── INPUT RECORDS
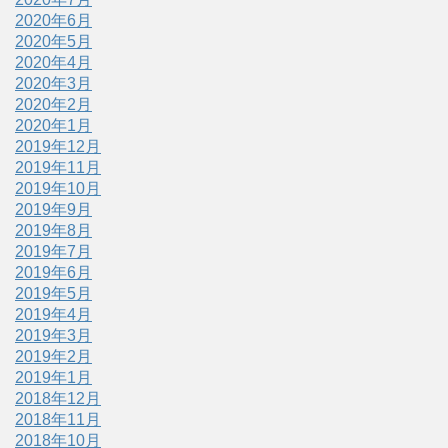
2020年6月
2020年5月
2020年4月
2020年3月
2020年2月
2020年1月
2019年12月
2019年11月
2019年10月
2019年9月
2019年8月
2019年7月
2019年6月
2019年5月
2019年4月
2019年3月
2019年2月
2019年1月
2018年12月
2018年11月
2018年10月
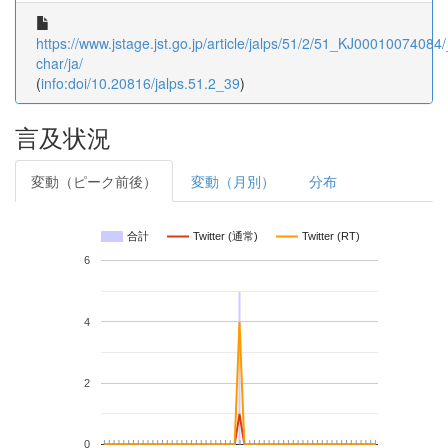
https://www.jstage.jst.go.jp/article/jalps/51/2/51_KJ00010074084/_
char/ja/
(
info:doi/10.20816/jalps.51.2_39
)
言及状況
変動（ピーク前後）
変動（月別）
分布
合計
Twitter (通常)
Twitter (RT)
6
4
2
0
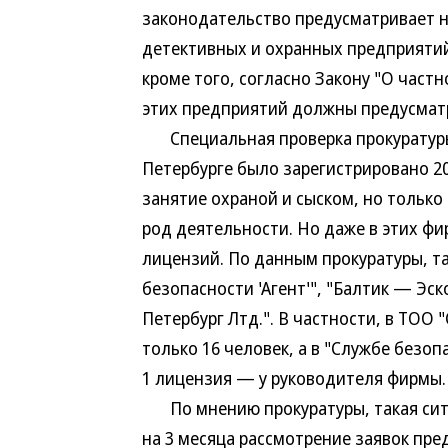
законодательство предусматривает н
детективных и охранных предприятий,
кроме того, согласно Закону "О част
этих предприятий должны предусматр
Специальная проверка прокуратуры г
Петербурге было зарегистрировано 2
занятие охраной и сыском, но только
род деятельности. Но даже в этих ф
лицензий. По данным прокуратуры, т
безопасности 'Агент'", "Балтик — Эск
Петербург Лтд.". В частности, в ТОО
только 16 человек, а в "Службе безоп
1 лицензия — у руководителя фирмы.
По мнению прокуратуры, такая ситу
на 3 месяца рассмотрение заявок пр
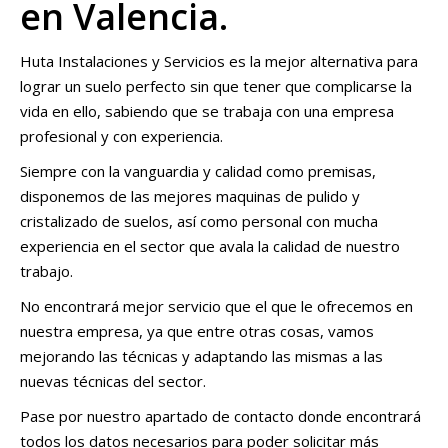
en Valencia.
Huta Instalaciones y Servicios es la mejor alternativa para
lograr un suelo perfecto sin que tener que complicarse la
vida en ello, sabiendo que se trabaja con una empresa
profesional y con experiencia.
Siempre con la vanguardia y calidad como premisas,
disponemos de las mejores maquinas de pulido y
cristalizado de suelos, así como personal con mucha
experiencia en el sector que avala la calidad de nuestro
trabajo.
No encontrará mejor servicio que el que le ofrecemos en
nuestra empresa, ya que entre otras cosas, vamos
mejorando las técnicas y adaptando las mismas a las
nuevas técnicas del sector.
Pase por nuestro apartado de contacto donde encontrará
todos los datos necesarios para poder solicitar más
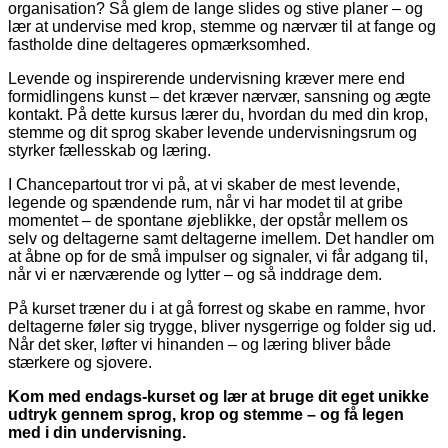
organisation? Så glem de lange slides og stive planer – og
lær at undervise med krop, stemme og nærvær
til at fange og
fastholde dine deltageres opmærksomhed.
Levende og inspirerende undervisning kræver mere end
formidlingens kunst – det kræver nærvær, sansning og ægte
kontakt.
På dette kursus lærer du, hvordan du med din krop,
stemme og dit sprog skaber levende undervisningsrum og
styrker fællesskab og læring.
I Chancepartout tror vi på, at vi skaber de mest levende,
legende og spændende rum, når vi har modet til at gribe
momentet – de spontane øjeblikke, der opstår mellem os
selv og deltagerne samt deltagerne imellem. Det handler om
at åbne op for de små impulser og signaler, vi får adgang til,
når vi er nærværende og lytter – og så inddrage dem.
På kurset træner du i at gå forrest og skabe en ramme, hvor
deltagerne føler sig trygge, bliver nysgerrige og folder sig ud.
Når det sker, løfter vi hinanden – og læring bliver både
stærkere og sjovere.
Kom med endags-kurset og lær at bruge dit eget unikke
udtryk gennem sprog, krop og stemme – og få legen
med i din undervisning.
────
**YOUR INSTRUCTIONS**
Quote in full the listing given above; the images are to be left out.

**SOLUTION TO THIS PROBLEM**
2020年6月
2020年5月
2020年4月
2020年3月
2020年2月
2020年1月
2019年12月
2019年11月
2019年10月
2019年9月
2019年8月
2019年7月
2019年6月
2019年5月
2019年4月
2019年3月
2019年2月
2019年1月
2018年12月
2018年11月
2018年10月
https://www.jstage.jst.go.jp/article/jalps/51/2/51_KJ00010074084/_
char/ja/
(
info:doi/10.20816/jalps.51.2_39
)
言及状況
変動（ピーク前後）
変動（月別）
分布
合計
Twitter (通常)
Twitter (RT)
6
4
2
0
законодательство предусматривает н
детективных и охранных предприятий,
кроме того, согласно Закону "О част
этих предприятий должны предусматр
Специальная проверка прокуратуры г
Петербурге было зарегистрировано 2
занятие охраной и сыском, но только
род деятельности. Но даже в этих ф
лицензий. По данным прокуратуры, т
безопасности 'Агент'", "Балтик — Эск
Петербург Лтд.". В частности, в ТОО
только 16 человек, а в "Службе безоп
1 лицензия — у руководителя фирмы.
По мнению прокуратуры, такая ситу
на 3 месяца рассмотрение заявок пр
en Valencia.
Huta Instalaciones y Servicios es la mejor alternativa para
lograr un suelo perfecto sin que tener que complicarse la
vida en ello, sabiendo que se trabaja con una empresa
profesional y con experiencia.
Siempre con la vanguardia y calidad como premisas,
disponemos de las mejores maquinas de pulido y
cristalizado de suelos, así como personal con mucha
experiencia en el sector que avala la calidad de nuestro
trabajo.
No encontrará mejor servicio que el que le ofrecemos en
nuestra empresa, ya que entre otras cosas, vamos
mejorando las técnicas y adaptando las mismas a las
nuevas técnicas del sector.
Pase por nuestro apartado de contacto donde encontrará
todos los datos necesarios para poder solicitar más
organisation? Så glem de lange slides og stive planer – og
lær at undervise med krop, stemme og nærvær
til at fange og
fastholde dine deltageres opmærksomhed.
Levende og inspirerende undervisning kræver mere end
formidlingens kunst – det kræver nærvær, sansning og ægte
kontakt.
På dette kursus lærer du, hvordan du med din krop,
stemme og dit sprog skaber levende undervisningsrum og
styrker fællesskab og læring.
I Chancepartout tror vi på, at vi skaber de mest levende,
legende og spændende rum, når vi har modet til at gribe
momentet – de spontane øjeblikke, der opstår mellem os
selv og deltagerne samt deltagerne imellem. Det handler om
at åbne op for de små impulser og signaler, vi får adgang til,
når vi er nærværende og lytter – og så inddrage dem.
På kurset træner du i at gå forrest og skabe en ramme, hvor
deltagerne føler sig trygge, bliver nysgerrige og folder sig ud.
Når det sker, løfter vi hinanden – og læring bliver både
stærkere og sjovere.
Kom med endags-kurset og lær at bruge dit eget unikke
udtryk gennem sprog, krop og stemme – og få legen
med i din undervisning.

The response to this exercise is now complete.